▸ **ABOUT THIS EXERCISE**: Restate, in full and unchanged, the entries that follow, but not their pictures.

▸ **RECORD EXCERPTS**:
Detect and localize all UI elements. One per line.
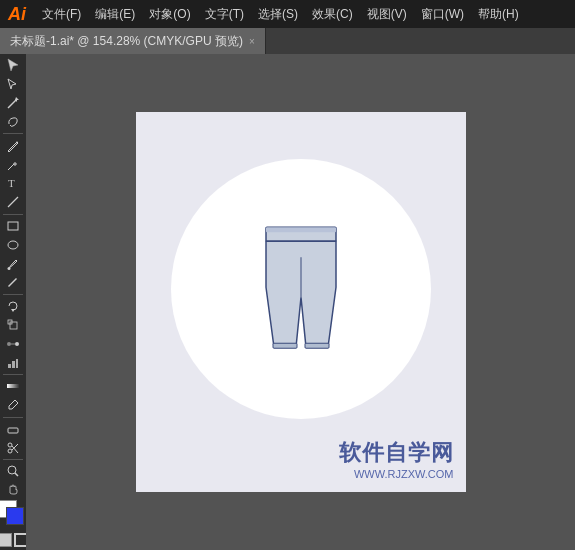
tab-bar: 未标题-1.ai* @ 154.28% (CMYK/GPU 预览) × (0, 28, 575, 54)
stroke-color-button[interactable] (14, 533, 26, 547)
fill-none-button[interactable] (0, 533, 12, 547)
paintbrush-tool[interactable] (0, 254, 26, 273)
menu-edit[interactable]: 编辑(E) (89, 4, 141, 25)
left-toolbar: T (0, 54, 26, 550)
column-graph-tool[interactable] (0, 353, 26, 372)
toolbar-divider-3 (3, 294, 23, 295)
canvas-area[interactable]: 软件自学网 WWW.RJZXW.COM (26, 54, 575, 550)
svg-point-2 (16, 141, 18, 143)
svg-point-22 (8, 449, 12, 453)
svg-line-26 (15, 473, 18, 476)
svg-rect-7 (8, 222, 18, 230)
svg-point-8 (8, 241, 18, 249)
foreground-color-swatch[interactable] (6, 507, 24, 525)
svg-point-25 (8, 466, 16, 474)
rectangle-tool[interactable] (0, 216, 26, 235)
svg-rect-31 (266, 227, 336, 232)
lasso-tool[interactable] (0, 113, 26, 132)
type-tool[interactable]: T (0, 174, 26, 193)
ellipse-tool[interactable] (0, 235, 26, 254)
svg-point-21 (8, 443, 12, 447)
toolbar-divider-4 (3, 374, 23, 375)
main-layout: T (0, 54, 575, 550)
watermark-sub-text: WWW.RJZXW.COM (339, 468, 454, 480)
menu-bar: 文件(F) 编辑(E) 对象(O) 文字(T) 选择(S) 效果(C) 视图(V… (36, 4, 525, 25)
pencil-tool[interactable] (0, 273, 26, 292)
watermark-main-text: 软件自学网 (339, 438, 454, 468)
eraser-tool[interactable] (0, 419, 26, 438)
toolbar-divider-6 (3, 459, 23, 460)
svg-text:T: T (8, 177, 15, 189)
magic-wand-tool[interactable] (0, 94, 26, 113)
svg-line-0 (8, 100, 16, 108)
svg-rect-18 (16, 359, 18, 368)
watermark: 软件自学网 WWW.RJZXW.COM (339, 438, 454, 480)
add-anchor-tool[interactable] (0, 155, 26, 174)
svg-marker-10 (11, 309, 15, 312)
svg-rect-20 (8, 428, 18, 433)
scale-tool[interactable] (0, 316, 26, 335)
document-tab[interactable]: 未标题-1.ai* @ 154.28% (CMYK/GPU 预览) × (0, 28, 266, 54)
menu-window[interactable]: 窗口(W) (415, 4, 470, 25)
toolbar-divider-1 (3, 133, 23, 134)
artboard: 软件自学网 WWW.RJZXW.COM (136, 112, 466, 492)
svg-point-9 (8, 267, 11, 270)
svg-line-6 (8, 197, 18, 207)
menu-select[interactable]: 选择(S) (252, 4, 304, 25)
tab-label: 未标题-1.ai* @ 154.28% (CMYK/GPU 预览) (10, 33, 243, 50)
color-swatch-area[interactable] (0, 500, 26, 529)
menu-text[interactable]: 文字(T) (199, 4, 250, 25)
menu-help[interactable]: 帮助(H) (472, 4, 525, 25)
blend-tool[interactable] (0, 334, 26, 353)
svg-rect-11 (10, 322, 17, 329)
title-bar: Ai 文件(F) 编辑(E) 对象(O) 文字(T) 选择(S) 效果(C) 视… (0, 0, 575, 28)
svg-rect-19 (7, 384, 19, 388)
svg-rect-16 (8, 364, 11, 368)
menu-file[interactable]: 文件(F) (36, 4, 87, 25)
eyedropper-tool[interactable] (0, 396, 26, 415)
menu-effect[interactable]: 效果(C) (306, 4, 359, 25)
select-tool[interactable] (0, 56, 26, 75)
svg-rect-29 (273, 343, 297, 348)
svg-point-13 (7, 342, 11, 346)
direct-select-tool[interactable] (0, 75, 26, 94)
gradient-tool[interactable] (0, 377, 26, 396)
ai-logo: Ai (8, 4, 26, 25)
zoom-tool[interactable] (0, 462, 26, 481)
hand-tool[interactable] (0, 481, 26, 500)
rotate-tool[interactable] (0, 297, 26, 316)
fill-stroke-buttons (0, 533, 26, 547)
menu-object[interactable]: 对象(O) (143, 4, 196, 25)
toolbar-divider-5 (3, 417, 23, 418)
svg-rect-30 (305, 343, 329, 348)
line-tool[interactable] (0, 193, 26, 212)
toolbar-divider-2 (3, 214, 23, 215)
svg-point-14 (15, 342, 19, 346)
pen-tool[interactable] (0, 136, 26, 155)
pants-illustration (246, 217, 356, 380)
scissors-tool[interactable] (0, 438, 26, 457)
tab-close-button[interactable]: × (249, 36, 255, 47)
menu-view[interactable]: 视图(V) (361, 4, 413, 25)
svg-rect-17 (12, 361, 15, 368)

▸ **TASK RESULT**:
Detect and localize all UI elements. One per line.
tab-bar: 未标题-1.ai* @ 154.28% (CMYK/GPU 预览) × (0, 28, 575, 54)
stroke-color-button[interactable] (14, 533, 26, 547)
fill-none-button[interactable] (0, 533, 12, 547)
paintbrush-tool[interactable] (0, 254, 26, 273)
menu-edit[interactable]: 编辑(E) (89, 4, 141, 25)
left-toolbar: T (0, 54, 26, 550)
column-graph-tool[interactable] (0, 353, 26, 372)
toolbar-divider-3 (3, 294, 23, 295)
canvas-area[interactable]: 软件自学网 WWW.RJZXW.COM (26, 54, 575, 550)
svg-point-2 (16, 141, 18, 143)
svg-point-22 (8, 449, 12, 453)
svg-line-26 (15, 473, 18, 476)
svg-rect-7 (8, 222, 18, 230)
svg-point-8 (8, 241, 18, 249)
foreground-color-swatch[interactable] (6, 507, 24, 525)
svg-point-25 (8, 466, 16, 474)
rectangle-tool[interactable] (0, 216, 26, 235)
svg-rect-31 (266, 227, 336, 232)
lasso-tool[interactable] (0, 113, 26, 132)
type-tool[interactable]: T (0, 174, 26, 193)
ellipse-tool[interactable] (0, 235, 26, 254)
svg-point-21 (8, 443, 12, 447)
toolbar-divider-4 (3, 374, 23, 375)
main-layout: T (0, 54, 575, 550)
watermark-sub-text: WWW.RJZXW.COM (339, 468, 454, 480)
menu-bar: 文件(F) 编辑(E) 对象(O) 文字(T) 选择(S) 效果(C) 视图(V… (36, 4, 525, 25)
pencil-tool[interactable] (0, 273, 26, 292)
watermark-main-text: 软件自学网 (339, 438, 454, 468)
eraser-tool[interactable] (0, 419, 26, 438)
toolbar-divider-6 (3, 459, 23, 460)
svg-text:T: T (8, 177, 15, 189)
magic-wand-tool[interactable] (0, 94, 26, 113)
svg-line-0 (8, 100, 16, 108)
svg-rect-18 (16, 359, 18, 368)
watermark: 软件自学网 WWW.RJZXW.COM (339, 438, 454, 480)
add-anchor-tool[interactable] (0, 155, 26, 174)
svg-marker-10 (11, 309, 15, 312)
svg-rect-20 (8, 428, 18, 433)
scale-tool[interactable] (0, 316, 26, 335)
document-tab[interactable]: 未标题-1.ai* @ 154.28% (CMYK/GPU 预览) × (0, 28, 266, 54)
menu-window[interactable]: 窗口(W) (415, 4, 470, 25)
toolbar-divider-1 (3, 133, 23, 134)
artboard: 软件自学网 WWW.RJZXW.COM (136, 112, 466, 492)
svg-point-9 (8, 267, 11, 270)
svg-line-6 (8, 197, 18, 207)
menu-select[interactable]: 选择(S) (252, 4, 304, 25)
tab-label: 未标题-1.ai* @ 154.28% (CMYK/GPU 预览) (10, 33, 243, 50)
color-swatch-area[interactable] (0, 500, 26, 529)
menu-text[interactable]: 文字(T) (199, 4, 250, 25)
menu-help[interactable]: 帮助(H) (472, 4, 525, 25)
blend-tool[interactable] (0, 334, 26, 353)
svg-rect-11 (10, 322, 17, 329)
title-bar: Ai 文件(F) 编辑(E) 对象(O) 文字(T) 选择(S) 效果(C) 视… (0, 0, 575, 28)
svg-rect-19 (7, 384, 19, 388)
svg-rect-16 (8, 364, 11, 368)
menu-file[interactable]: 文件(F) (36, 4, 87, 25)
eyedropper-tool[interactable] (0, 396, 26, 415)
menu-effect[interactable]: 效果(C) (306, 4, 359, 25)
select-tool[interactable] (0, 56, 26, 75)
svg-rect-29 (273, 343, 297, 348)
svg-point-13 (7, 342, 11, 346)
direct-select-tool[interactable] (0, 75, 26, 94)
gradient-tool[interactable] (0, 377, 26, 396)
ai-logo: Ai (8, 4, 26, 25)
zoom-tool[interactable] (0, 462, 26, 481)
hand-tool[interactable] (0, 481, 26, 500)
rotate-tool[interactable] (0, 297, 26, 316)
fill-stroke-buttons (0, 533, 26, 547)
menu-object[interactable]: 对象(O) (143, 4, 196, 25)
toolbar-divider-5 (3, 417, 23, 418)
svg-rect-30 (305, 343, 329, 348)
line-tool[interactable] (0, 193, 26, 212)
toolbar-divider-2 (3, 214, 23, 215)
svg-point-14 (15, 342, 19, 346)
pen-tool[interactable] (0, 136, 26, 155)
pants-illustration (246, 217, 356, 380)
scissors-tool[interactable] (0, 438, 26, 457)
tab-close-button[interactable]: × (249, 36, 255, 47)
menu-view[interactable]: 视图(V) (361, 4, 413, 25)
svg-rect-17 (12, 361, 15, 368)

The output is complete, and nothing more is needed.